BEGIN

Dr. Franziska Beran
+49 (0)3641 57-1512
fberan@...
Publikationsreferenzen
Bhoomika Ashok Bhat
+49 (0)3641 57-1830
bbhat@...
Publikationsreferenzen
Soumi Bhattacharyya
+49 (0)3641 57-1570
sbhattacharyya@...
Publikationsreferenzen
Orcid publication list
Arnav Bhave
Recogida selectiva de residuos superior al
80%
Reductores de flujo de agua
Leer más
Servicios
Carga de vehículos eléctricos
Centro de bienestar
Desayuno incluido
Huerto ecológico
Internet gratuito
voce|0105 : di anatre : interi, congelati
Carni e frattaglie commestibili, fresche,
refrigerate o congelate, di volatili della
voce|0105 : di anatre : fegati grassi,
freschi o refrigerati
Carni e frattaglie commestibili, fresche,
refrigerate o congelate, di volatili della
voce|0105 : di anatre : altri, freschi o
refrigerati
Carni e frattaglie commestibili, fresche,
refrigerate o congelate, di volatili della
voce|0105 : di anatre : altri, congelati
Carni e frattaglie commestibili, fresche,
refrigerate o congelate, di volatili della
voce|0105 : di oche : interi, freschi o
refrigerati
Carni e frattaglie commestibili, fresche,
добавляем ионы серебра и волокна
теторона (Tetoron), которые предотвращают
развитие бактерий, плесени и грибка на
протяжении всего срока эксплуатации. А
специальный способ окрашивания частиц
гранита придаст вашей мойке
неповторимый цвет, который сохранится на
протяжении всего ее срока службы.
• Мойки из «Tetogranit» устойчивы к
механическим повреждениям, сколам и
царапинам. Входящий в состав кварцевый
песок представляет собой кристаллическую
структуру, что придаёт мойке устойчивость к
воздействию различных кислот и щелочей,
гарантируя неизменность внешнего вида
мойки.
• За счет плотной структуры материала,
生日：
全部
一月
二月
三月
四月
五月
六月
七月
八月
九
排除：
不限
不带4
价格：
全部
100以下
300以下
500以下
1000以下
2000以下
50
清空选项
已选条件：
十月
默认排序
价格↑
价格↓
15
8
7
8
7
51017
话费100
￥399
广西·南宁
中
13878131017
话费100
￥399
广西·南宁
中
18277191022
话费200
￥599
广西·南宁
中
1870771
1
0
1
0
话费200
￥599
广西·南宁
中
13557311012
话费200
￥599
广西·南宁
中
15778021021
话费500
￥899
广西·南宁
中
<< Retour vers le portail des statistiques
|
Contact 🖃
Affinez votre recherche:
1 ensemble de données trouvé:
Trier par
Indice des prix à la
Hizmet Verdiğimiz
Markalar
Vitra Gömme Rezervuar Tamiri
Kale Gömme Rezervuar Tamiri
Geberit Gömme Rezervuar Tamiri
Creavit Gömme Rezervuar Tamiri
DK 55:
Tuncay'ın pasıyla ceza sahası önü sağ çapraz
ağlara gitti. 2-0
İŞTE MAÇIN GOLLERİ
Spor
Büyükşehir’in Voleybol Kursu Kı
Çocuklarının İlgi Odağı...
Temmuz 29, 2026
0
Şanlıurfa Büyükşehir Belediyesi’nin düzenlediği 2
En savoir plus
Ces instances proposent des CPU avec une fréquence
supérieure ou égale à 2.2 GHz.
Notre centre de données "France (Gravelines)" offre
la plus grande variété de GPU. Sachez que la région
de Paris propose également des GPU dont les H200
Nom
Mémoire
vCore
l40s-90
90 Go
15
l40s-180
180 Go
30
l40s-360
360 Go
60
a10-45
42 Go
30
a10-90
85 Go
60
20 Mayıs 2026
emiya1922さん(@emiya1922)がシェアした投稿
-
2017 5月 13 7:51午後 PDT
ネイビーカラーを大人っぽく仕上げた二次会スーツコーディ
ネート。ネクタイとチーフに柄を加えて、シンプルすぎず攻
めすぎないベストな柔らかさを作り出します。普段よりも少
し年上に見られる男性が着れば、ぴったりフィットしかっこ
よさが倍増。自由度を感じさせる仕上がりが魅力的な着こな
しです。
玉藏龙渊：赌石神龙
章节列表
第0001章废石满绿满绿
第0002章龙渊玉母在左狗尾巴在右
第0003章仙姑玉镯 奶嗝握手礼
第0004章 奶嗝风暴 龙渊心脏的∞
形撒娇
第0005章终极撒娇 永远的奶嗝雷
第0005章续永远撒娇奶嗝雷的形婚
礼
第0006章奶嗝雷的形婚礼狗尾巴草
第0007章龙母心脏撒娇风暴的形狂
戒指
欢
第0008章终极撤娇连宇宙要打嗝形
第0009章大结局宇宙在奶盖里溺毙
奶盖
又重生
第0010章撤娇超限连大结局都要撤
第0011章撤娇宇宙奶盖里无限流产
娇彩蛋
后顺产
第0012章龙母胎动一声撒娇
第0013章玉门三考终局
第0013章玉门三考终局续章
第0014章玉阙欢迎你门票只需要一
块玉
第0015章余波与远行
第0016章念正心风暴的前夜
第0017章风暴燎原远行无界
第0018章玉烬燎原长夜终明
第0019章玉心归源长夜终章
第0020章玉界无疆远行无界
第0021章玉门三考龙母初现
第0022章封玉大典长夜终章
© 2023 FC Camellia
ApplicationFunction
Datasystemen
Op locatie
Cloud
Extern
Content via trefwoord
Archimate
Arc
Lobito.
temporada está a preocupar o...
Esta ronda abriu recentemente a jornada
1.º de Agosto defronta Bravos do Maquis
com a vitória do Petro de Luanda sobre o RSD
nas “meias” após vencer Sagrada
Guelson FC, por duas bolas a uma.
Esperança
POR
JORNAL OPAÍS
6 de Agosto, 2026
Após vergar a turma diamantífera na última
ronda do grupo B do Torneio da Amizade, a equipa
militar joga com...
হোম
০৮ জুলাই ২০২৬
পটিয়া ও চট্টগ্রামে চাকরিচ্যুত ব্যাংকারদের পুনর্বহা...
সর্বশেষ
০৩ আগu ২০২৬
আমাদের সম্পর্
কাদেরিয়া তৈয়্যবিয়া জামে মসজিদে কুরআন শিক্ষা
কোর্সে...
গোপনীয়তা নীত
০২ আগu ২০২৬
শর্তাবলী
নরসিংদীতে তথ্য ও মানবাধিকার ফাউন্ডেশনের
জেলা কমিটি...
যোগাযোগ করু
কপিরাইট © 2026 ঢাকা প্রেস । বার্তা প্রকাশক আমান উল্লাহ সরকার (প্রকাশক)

END

* **WORK REQUEST**
Among the records above, only the lines between the line holding "第0012章龙母胎动一声撒娇" and the line holding "০৮ জুলাই ২০২৬", inclusive, are to be output, exactly as written.

* **COMPLETED TASK**
第0012章龙母胎动一声撒娇
第0013章玉门三考终局
第0013章玉门三考终局续章
第0014章玉阙欢迎你门票只需要一
块玉
第0015章余波与远行
第0016章念正心风暴的前夜
第0017章风暴燎原远行无界
第0018章玉烬燎原长夜终明
第0019章玉心归源长夜终章
第0020章玉界无疆远行无界
第0021章玉门三考龙母初现
第0022章封玉大典长夜终章
© 2023 FC Camellia
ApplicationFunction
Datasystemen
Op locatie
Cloud
Extern
Content via trefwoord
Archimate
Arc
Lobito.
temporada está a preocupar o...
Esta ronda abriu recentemente a jornada
1.º de Agosto defronta Bravos do Maquis
com a vitória do Petro de Luanda sobre o RSD
nas “meias” após vencer Sagrada
Guelson FC, por duas bolas a uma.
Esperança
POR
JORNAL OPAÍS
6 de Agosto, 2026
Após vergar a turma diamantífera na última
ronda do grupo B do Torneio da Amizade, a equipa
militar joga com...
হোম
০৮ জুলাই ২০২৬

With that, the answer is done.